Senhor Embaixador: de acordo com o que conteúdo do seu post.
Quanto ao Dr. Paulo Morais primeiro: quem tenha mantido com ele algum contacto de natureza politica-como é o meu caso- fica com alguma duvida quanto ao seu relacionamento com a democracia; segundo: o Dr Paulo Morais abandonou o seu lugar de vereador na Camara Municipal do Porto,ao tempo da presidencia do Dr.
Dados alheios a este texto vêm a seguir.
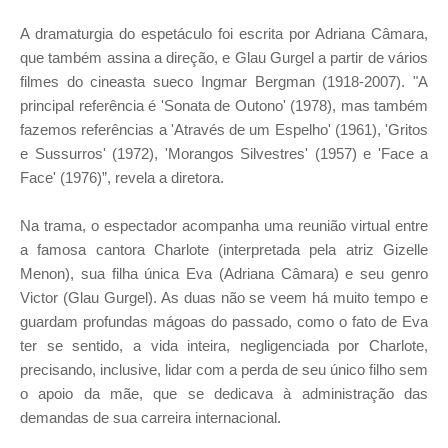
A dramaturgia do espetáculo foi escrita por Adriana Câmara,
que também assina a direção, e Glau Gurgel a partir de vários
filmes do cineasta sueco Ingmar Bergman (1918-2007). "A
principal referência é 'Sonata de Outono' (1978), mas também
fazemos referências a 'Através de um Espelho' (1961), 'Gritos
e Sussurros' (1972), 'Morangos Silvestres' (1957) e 'Face a
Face' (1976)”, revela a diretora.
Na trama, o espectador acompanha uma reunião virtual entre
a famosa cantora Charlote (interpretada pela atriz Gizelle
Menon), sua filha única Eva (Adriana Câmara) e seu genro
Victor (Glau Gurgel). As duas não se veem há muito tempo e
guardam profundas mágoas do passado, como o fato de Eva
ter se sentido, a vida inteira, negligenciada por Charlote,
precisando, inclusive, lidar com a perda de seu único filho sem
o apoio da mãe, que se dedicava à administração das
demandas de sua carreira internacional.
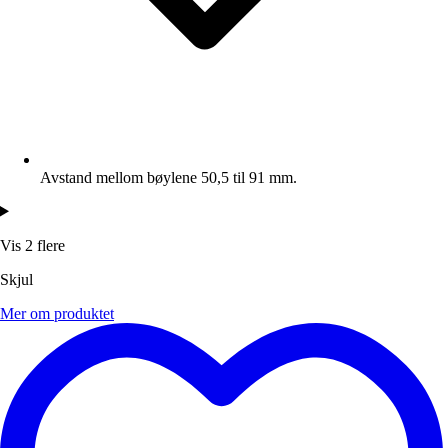
Avstand mellom bøylene 50,5 til 91 mm.
Vis 2 flere
Skjul
Mer om produktet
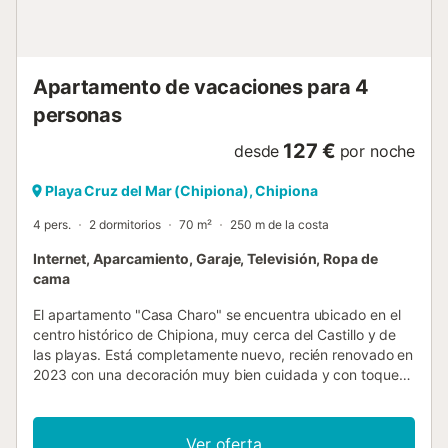
con mascotas, estarás encantado de saber que hasta 3
están permitidos, y que la propiedad está completamente
cercada, asegurando su seguridad y libertad. Situado...
Apartamento de vacaciones para 4
personas
127 €
desde
por noche
Playa Cruz del Mar (Chipiona), Chipiona
4 pers.
2 dormitorios
70 m²
250 m de la costa
Internet, Aparcamiento, Garaje, Televisión, Ropa de
cama
El apartamento "Casa Charo" se encuentra ubicado en el
centro histórico de Chipiona, muy cerca del Castillo y de
las playas. Está completamente nuevo, recién renovado en
2023 con una decoración muy bien cuidada y con toques
actuales, todo al detalle como muestran las fotos.El
apartamento se encuentra en un edificio de dos plantas,
ocupa la planta baja, tiene un patio de luz interior muy
Ver oferta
Rui Rio-por quem não tenho qualquer simpatia- acusando a existencia de actos de corrupção na Camara que nunca foi capaz de concretizar, e a partir de então resolveu "armar" em combatente contra a corrupção atacando tudo e todos,e claro focando-se em particular nos politicos a quem ele tem um verdadeiro odio de estimação.
Claro que o Dr. Paulo Morais se tem aproveitado do palco que os nossos solicitos lhe proporcionam.
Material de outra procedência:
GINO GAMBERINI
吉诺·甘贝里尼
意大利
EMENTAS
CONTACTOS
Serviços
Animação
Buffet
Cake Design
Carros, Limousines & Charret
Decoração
Não exageremos na zona de conforto _ Na Alemanha e Grecia os submarinos deram condenações.
No Ges/Bes ainda estão dirigentes nitidamente responsaveis em funções, que com o que se sabe já deviam ter sido afastados.
Concordo que não é na praça publica que se deve pormenorizar estes assuntos ,mas que as diversas corporações e amizades tambem levam anos a ver se o assunto arrefece/esquece, tambem não ajuda nada a haver mais maneiras.
Os dois últimos parágrafos são tão demagógicos como a denúncia na praça pública dos actos de corrupção. Se a classe política tivesse intenções de fazer qualquer coisa já o teria feito. Nas duas últimas eleições os partidos foram convenientemente avisados com os resultados alcançados por Rui Moreira e Marinho e Pinto e no entanto não dão mostras de querem mudar. No fundo, não viram porque não querem ver.